The data »
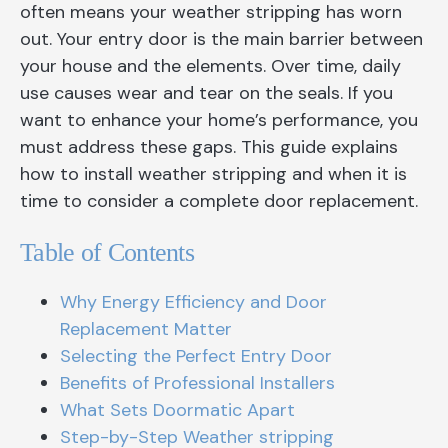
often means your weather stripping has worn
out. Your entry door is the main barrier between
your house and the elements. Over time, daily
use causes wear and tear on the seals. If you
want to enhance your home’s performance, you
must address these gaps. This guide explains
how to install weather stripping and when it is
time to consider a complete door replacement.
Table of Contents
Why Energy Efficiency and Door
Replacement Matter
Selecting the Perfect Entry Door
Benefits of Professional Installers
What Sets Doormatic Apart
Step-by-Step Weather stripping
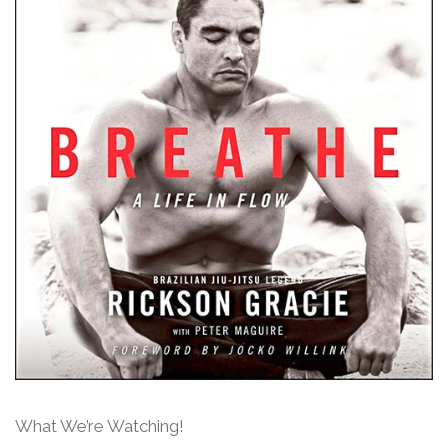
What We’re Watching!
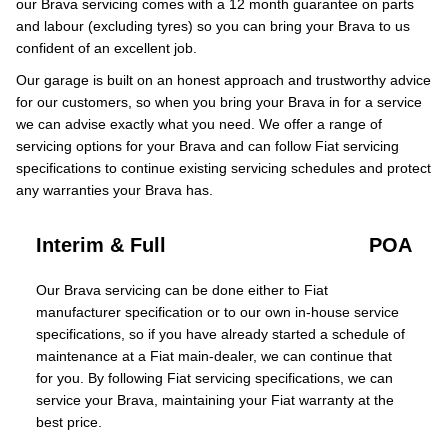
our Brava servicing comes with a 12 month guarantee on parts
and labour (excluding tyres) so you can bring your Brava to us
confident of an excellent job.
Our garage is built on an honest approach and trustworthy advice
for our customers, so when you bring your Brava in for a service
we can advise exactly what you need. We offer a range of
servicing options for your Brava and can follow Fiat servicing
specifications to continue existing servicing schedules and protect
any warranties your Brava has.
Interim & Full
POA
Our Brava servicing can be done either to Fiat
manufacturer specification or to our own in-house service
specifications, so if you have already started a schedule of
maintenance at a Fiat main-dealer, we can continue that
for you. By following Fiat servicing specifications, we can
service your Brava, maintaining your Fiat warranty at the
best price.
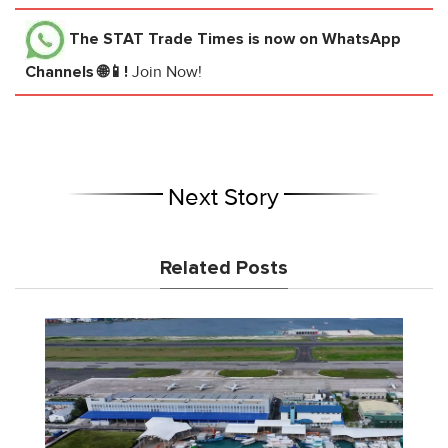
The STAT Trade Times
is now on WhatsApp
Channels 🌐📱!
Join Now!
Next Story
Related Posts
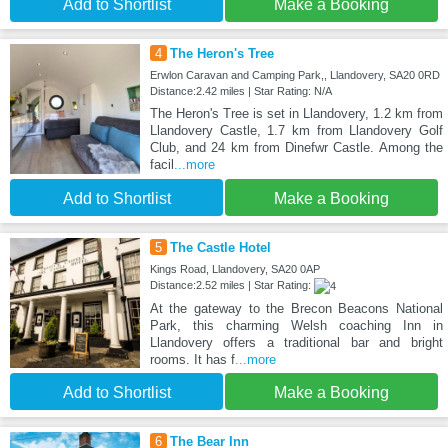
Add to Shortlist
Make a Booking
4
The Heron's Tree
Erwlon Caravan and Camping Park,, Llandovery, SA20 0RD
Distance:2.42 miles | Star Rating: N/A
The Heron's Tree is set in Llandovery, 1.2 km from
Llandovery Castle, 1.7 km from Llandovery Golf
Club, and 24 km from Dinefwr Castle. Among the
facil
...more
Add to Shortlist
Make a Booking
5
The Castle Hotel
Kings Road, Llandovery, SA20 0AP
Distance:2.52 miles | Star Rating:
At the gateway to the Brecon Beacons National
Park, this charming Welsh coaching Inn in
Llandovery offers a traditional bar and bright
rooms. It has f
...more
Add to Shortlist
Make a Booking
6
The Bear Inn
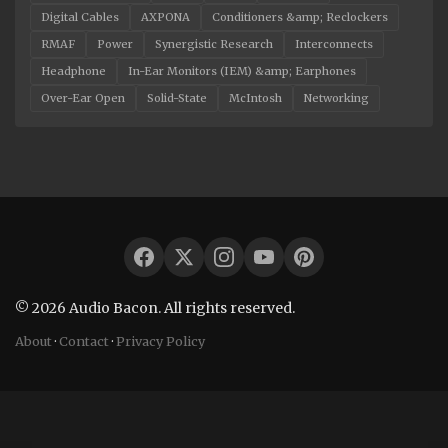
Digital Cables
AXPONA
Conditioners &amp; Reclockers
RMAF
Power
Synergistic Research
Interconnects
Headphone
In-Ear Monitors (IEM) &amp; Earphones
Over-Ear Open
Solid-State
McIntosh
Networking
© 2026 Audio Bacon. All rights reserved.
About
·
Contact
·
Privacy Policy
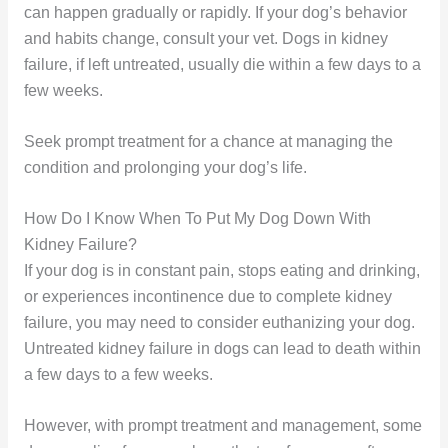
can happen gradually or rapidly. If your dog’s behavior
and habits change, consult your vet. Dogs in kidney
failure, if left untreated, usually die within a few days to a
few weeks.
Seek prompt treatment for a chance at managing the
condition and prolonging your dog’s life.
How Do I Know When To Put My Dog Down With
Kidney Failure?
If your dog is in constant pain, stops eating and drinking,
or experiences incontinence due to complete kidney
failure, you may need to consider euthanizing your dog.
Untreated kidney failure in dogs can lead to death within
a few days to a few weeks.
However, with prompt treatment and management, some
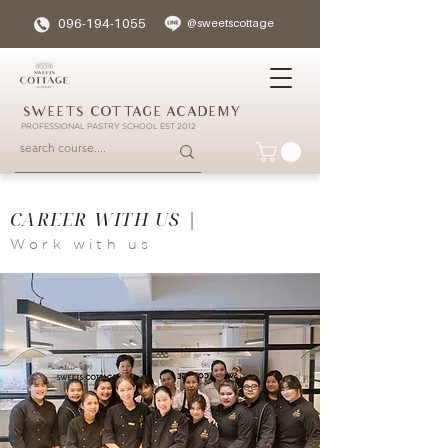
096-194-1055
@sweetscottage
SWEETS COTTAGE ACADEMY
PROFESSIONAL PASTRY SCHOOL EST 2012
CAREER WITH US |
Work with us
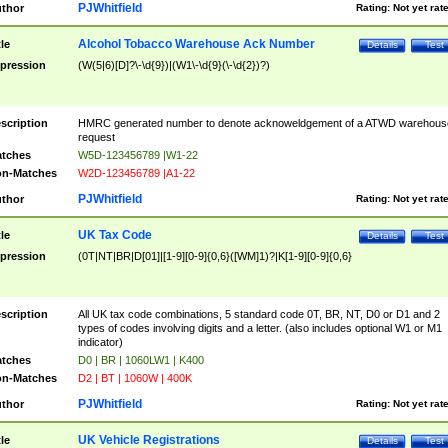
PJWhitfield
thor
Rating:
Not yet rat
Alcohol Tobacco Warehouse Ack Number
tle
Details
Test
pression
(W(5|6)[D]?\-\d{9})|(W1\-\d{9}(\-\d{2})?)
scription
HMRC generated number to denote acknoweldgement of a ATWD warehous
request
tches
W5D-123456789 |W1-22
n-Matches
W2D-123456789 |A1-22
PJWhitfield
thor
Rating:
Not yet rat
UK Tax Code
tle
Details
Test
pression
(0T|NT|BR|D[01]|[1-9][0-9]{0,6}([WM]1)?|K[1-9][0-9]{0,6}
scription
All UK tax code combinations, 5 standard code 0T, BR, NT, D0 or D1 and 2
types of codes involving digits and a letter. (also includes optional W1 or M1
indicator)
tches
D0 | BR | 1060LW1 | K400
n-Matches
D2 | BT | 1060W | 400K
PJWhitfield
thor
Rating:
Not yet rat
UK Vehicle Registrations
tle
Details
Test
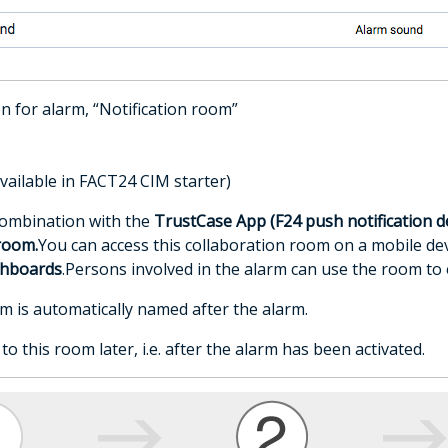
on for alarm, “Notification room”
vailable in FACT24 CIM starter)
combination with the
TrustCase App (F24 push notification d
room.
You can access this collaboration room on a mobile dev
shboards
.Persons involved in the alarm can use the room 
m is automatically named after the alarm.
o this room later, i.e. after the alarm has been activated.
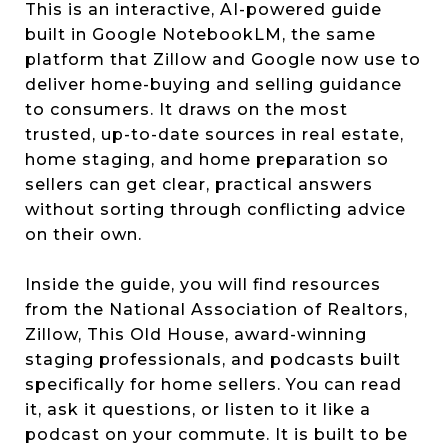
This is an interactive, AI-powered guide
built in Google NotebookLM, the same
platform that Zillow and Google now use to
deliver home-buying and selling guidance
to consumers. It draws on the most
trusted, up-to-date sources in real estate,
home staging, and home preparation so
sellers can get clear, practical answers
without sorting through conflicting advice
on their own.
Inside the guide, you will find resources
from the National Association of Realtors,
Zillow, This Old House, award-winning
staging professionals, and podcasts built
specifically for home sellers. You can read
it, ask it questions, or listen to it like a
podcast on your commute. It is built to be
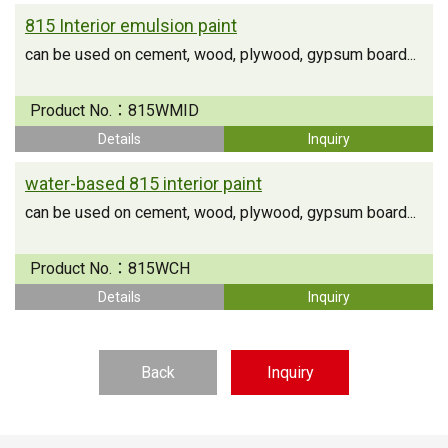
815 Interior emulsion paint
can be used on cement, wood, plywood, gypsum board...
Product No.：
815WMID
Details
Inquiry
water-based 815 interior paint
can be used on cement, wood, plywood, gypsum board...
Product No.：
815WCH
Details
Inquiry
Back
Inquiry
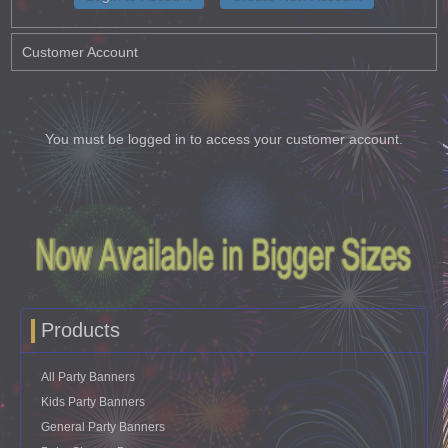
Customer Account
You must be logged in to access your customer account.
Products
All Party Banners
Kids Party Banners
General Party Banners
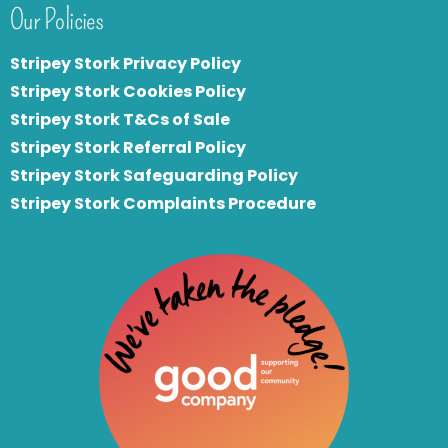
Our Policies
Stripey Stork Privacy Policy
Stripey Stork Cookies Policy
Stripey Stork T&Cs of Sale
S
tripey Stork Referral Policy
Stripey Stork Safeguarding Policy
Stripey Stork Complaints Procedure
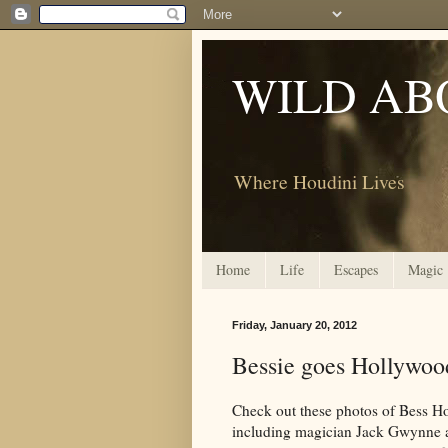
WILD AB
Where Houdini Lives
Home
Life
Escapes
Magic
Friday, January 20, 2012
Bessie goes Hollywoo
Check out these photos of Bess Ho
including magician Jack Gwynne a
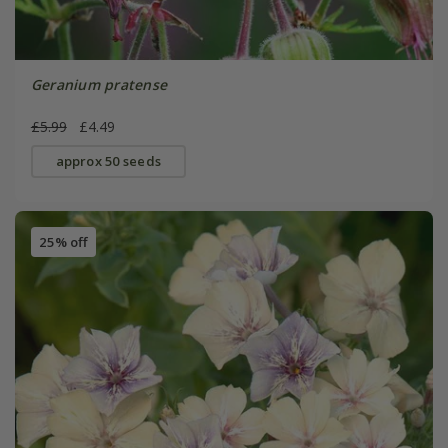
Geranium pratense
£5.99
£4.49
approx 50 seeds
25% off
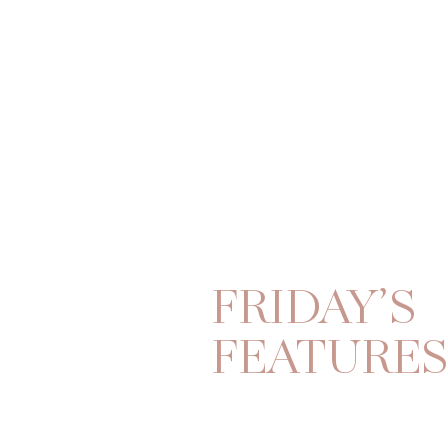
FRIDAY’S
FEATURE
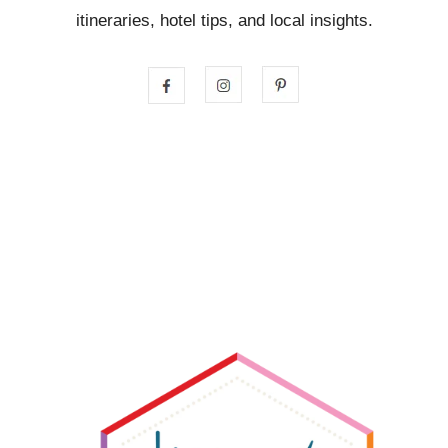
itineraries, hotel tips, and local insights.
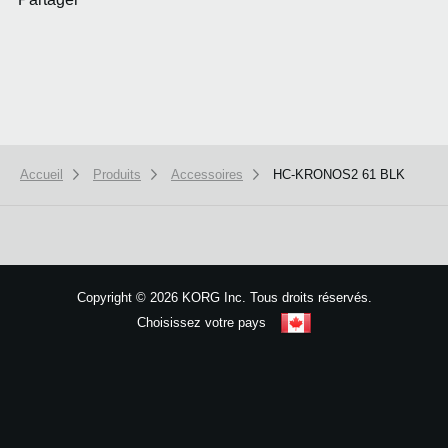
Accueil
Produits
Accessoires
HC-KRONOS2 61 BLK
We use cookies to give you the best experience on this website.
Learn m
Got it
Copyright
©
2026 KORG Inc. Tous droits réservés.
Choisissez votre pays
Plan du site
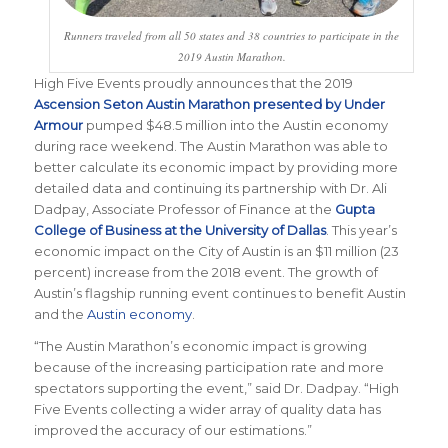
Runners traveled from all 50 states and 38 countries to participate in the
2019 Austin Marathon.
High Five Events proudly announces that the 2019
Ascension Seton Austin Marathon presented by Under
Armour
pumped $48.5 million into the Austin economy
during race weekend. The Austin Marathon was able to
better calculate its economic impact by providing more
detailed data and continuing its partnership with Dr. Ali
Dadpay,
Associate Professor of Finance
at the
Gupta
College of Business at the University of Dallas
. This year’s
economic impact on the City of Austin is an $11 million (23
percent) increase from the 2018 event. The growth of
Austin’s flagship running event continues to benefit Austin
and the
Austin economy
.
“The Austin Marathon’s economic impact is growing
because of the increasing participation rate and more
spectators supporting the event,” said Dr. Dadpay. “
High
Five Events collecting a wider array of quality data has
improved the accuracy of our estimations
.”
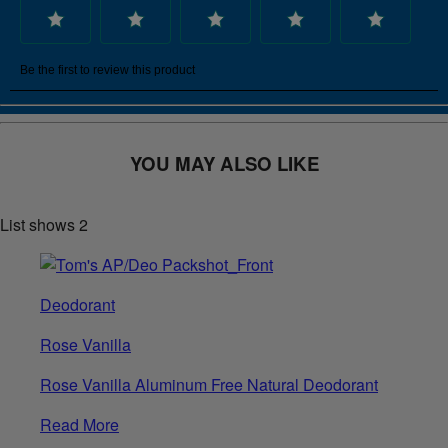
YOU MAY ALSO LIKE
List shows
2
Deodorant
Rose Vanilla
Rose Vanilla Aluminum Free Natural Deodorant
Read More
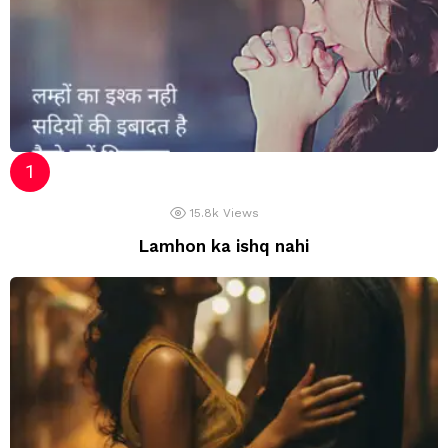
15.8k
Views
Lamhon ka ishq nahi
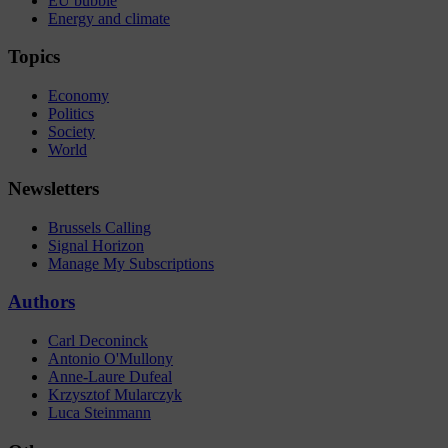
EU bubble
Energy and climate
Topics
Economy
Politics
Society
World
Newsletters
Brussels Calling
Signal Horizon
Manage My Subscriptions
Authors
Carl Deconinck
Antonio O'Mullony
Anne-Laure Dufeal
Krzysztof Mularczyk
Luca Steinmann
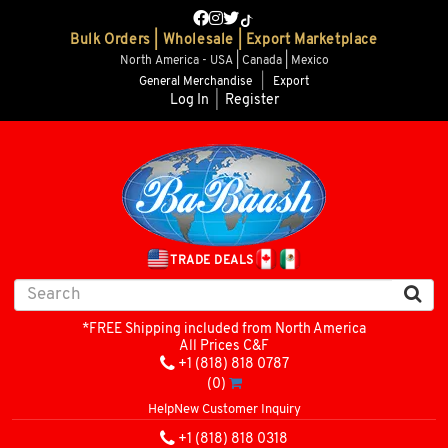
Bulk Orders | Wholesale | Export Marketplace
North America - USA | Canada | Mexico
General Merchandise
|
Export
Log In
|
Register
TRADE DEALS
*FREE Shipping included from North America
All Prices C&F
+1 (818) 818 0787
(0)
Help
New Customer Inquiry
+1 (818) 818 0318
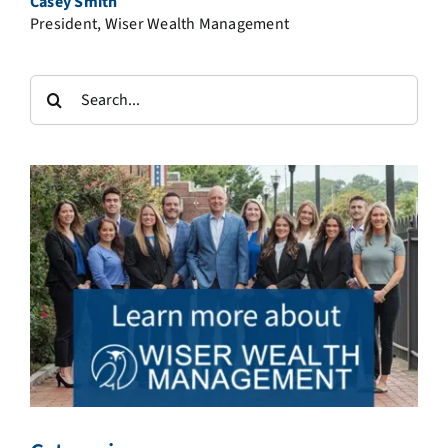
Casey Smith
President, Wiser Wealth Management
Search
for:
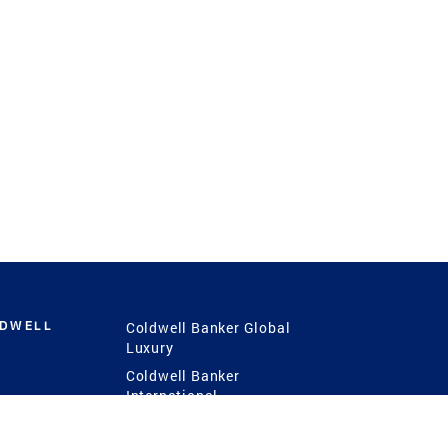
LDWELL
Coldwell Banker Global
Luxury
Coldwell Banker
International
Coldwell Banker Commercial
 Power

Instructions for the task » The listing above is to be retyped exactly, with all pictures left out.

Solution for this problem »
often means your weather stripping has worn
out. Your entry door is the main barrier between
your house and the elements. Over time, daily
use causes wear and tear on the seals. If you
want to enhance your home’s performance, you
must address these gaps. This guide explains
how to install weather stripping and when it is
time to consider a complete door replacement.
Table of Contents
Why Energy Efficiency and Door
Replacement Matter
Selecting the Perfect Entry Door
Benefits of Professional Installers
What Sets Doormatic Apart
Step-by-Step Weather stripping
What We’re Watching!
our Brava servicing comes with a 12 month guarantee on parts
and labour (excluding tyres) so you can bring your Brava to us
confident of an excellent job.
Our garage is built on an honest approach and trustworthy advice
for our customers, so when you bring your Brava in for a service
we can advise exactly what you need. We offer a range of
servicing options for your Brava and can follow Fiat servicing
specifications to continue existing servicing schedules and protect
any warranties your Brava has.
Interim & Full
POA
Our Brava servicing can be done either to Fiat
manufacturer specification or to our own in-house service
specifications, so if you have already started a schedule of
maintenance at a Fiat main-dealer, we can continue that
for you. By following Fiat servicing specifications, we can
service your Brava, maintaining your Fiat warranty at the
best price.
The STAT Trade Times
is now on WhatsApp
Channels 🌐📱!
Join Now!
Next Story
Related Posts
Add to Shortlist
Make a Booking
4
The Heron's Tree
Erwlon Caravan and Camping Park,, Llandovery, SA20 0RD
Distance:2.42 miles | Star Rating: N/A
The Heron's Tree is set in Llandovery, 1.2 km from
Llandovery Castle, 1.7 km from Llandovery Golf
Club, and 24 km from Dinefwr Castle. Among the
facil
...more
Add to Shortlist
Make a Booking
5
The Castle Hotel
Kings Road, Llandovery, SA20 0AP
Distance:2.52 miles | Star Rating:
At the gateway to the Brecon Beacons National
Park, this charming Welsh coaching Inn in
Llandovery offers a traditional bar and bright
rooms. It has f
...more
Add to Shortlist
Make a Booking
6
The Bear Inn
Digital Cables
AXPONA
Conditioners &amp; Reclockers
RMAF
Power
Synergistic Research
Interconnects
Headphone
In-Ear Monitors (IEM) &amp; Earphones
Over-Ear Open
Solid-State
McIntosh
Networking
© 2026 Audio Bacon. All rights reserved.
About
·
Contact
·
Privacy Policy
can happen gradually or rapidly. If your dog’s behavior
and habits change, consult your vet. Dogs in kidney
failure, if left untreated, usually die within a few days to a
few weeks.
Seek prompt treatment for a chance at managing the
condition and prolonging your dog’s life.
How Do I Know When To Put My Dog Down With
Kidney Failure?
If your dog is in constant pain, stops eating and drinking,
or experiences incontinence due to complete kidney
failure, you may need to consider euthanizing your dog.
Untreated kidney failure in dogs can lead to death within
a few days to a few weeks.
However, with prompt treatment and management, some
096-194-1055
@sweetscottage
SWEETS COTTAGE ACADEMY
PROFESSIONAL PASTRY SCHOOL EST 2012
CAREER WITH US |
Work with us
PJWhitfield
thor
Rating:
Not yet rat
Alcohol Tobacco Warehouse Ack Number
tle
Details
Test
pression
(W(5|6)[D]?\-\d{9})|(W1\-\d{9}(\-\d{2})?)
scription
HMRC generated number to denote acknoweldgement of a ATWD warehous
request
tches
W5D-123456789 |W1-22
n-Matches
W2D-123456789 |A1-22
PJWhitfield
thor
Rating:
Not yet rat
UK Tax Code
tle
Details
Test
pression
(0T|NT|BR|D[01]|[1-9][0-9]{0,6}([WM]1)?|K[1-9][0-9]{0,6}
scription
All UK tax code combinations, 5 standard code 0T, BR, NT, D0 or D1 and 2
types of codes involving digits and a letter. (also includes optional W1 or M1
indicator)
tches
D0 | BR | 1060LW1 | K400
n-Matches
D2 | BT | 1060W | 400K
PJWhitfield
thor
Rating:
Not yet rat
UK Vehicle Registrations
tle
Details
Test
on for alarm, “Notification room”
vailable in FACT24 CIM starter)
combination with the
TrustCase App (F24 push notification d
room.
You can access this collaboration room on a mobile dev
shboards
.Persons involved in the alarm can use the room 
m is automatically named after the alarm.
o this room later, i.e. after the alarm has been activated.
This is an interactive, AI-powered guide
built in Google NotebookLM, the same
platform that Zillow and Google now use to
deliver home-buying and selling guidance
to consumers. It draws on the most
trusted, up-to-date sources in real estate,
home staging, and home preparation so
sellers can get clear, practical answers
without sorting through conflicting advice
on their own.
Inside the guide, you will find resources
from the National Association of Realtors,
Zillow, This Old House, award-winning
staging professionals, and podcasts built
specifically for home sellers. You can read
it, ask it questions, or listen to it like a
podcast on your commute. It is built to be
815 Interior emulsion paint
can be used on cement, wood, plywood, gypsum board...
Product No.：
815WMID
Details
Inquiry
water-based 815 interior paint
can be used on cement, wood, plywood, gypsum board...
Product No.：
815WCH
Details
Inquiry
Back
Inquiry
Customer Account
You must be logged in to access your customer account.
Products
All Party Banners
Kids Party Banners
General Party Banners
Our Policies
Stripey Stork Privacy Policy
Stripey Stork Cookies Policy
Stripey Stork T&Cs of Sale
S
tripey Stork Referral Policy
Stripey Stork Safeguarding Policy
Stripey Stork Complaints Procedure
WILD AB
Where Houdini Lives
Home
Life
Escapes
Magic
Friday, January 20, 2012
Bessie goes Hollywoo
Check out these photos of Bess Ho
including magician Jack Gwynne a
Geranium pratense
£5.99
£4.49
approx 50 seeds
25% off
FRIDAY’S
FEATURE
itineraries, hotel tips, and local insights.
Accueil
Produits
Accessoires
HC-KRONOS2 61 BLK
We use cookies to give you the best experience on this website.
Learn m
Got it
Copyright
©
2026 KORG Inc. Tous droits réservés.
Choisissez votre pays
Plan du site
Runners traveled from all 50 states and 38 countries to participate in the
2019 Austin Marathon.
High Five Events proudly announces that the 2019
Ascension Seton Austin Marathon presented by Under
Armour
pumped $48.5 million into the Austin economy
during race weekend. The Austin Marathon was able to
better calculate its economic impact by providing more
detailed data and continuing its partnership with Dr. Ali
Dadpay,
Associate Professor of Finance
at the
Gupta
College of Business at the University of Dallas
. This year’s
economic impact on the City of Austin is an $11 million (23
percent) increase from the 2018 event. The growth of
Austin’s flagship running event continues to benefit Austin
and the
Austin economy
.
“The Austin Marathon’s economic impact is growing
because of the increasing participation rate and more
spectators supporting the event,” said Dr. Dadpay. “
High
Five Events collecting a wider array of quality data has
improved the accuracy of our estimations
.”
YOU MAY ALSO LIKE
List shows
2
Deodorant
Rose Vanilla
Rose Vanilla Aluminum Free Natural Deodorant
Read More
15.8k
Views
Lamhon ka ishq nahi
EU bubble
Energy and climate
Topics
Economy
Politics
Society
World
Newsletters
Brussels Calling
Signal Horizon
Manage My Subscriptions
Authors
Carl Deconinck
Antonio O'Mullony
Anne-Laure Dufeal
Krzysztof Mularczyk
Luca Steinmann
Bulk Orders | Wholesale | Export Marketplace
North America - USA | Canada | Mexico
General Merchandise
|
Export
Log In
|
Register
TRADE DEALS
*FREE Shipping included from North America
All Prices C&F
+1 (818) 818 0787
(0)
Help
New Customer Inquiry
+1 (818) 818 0318
Casey Smith
President, Wiser Wealth Management
Search
for:
LDWELL
Coldwell Banker Global
Luxury
Coldwell Banker
International
Coldwell Banker Commercial
 Power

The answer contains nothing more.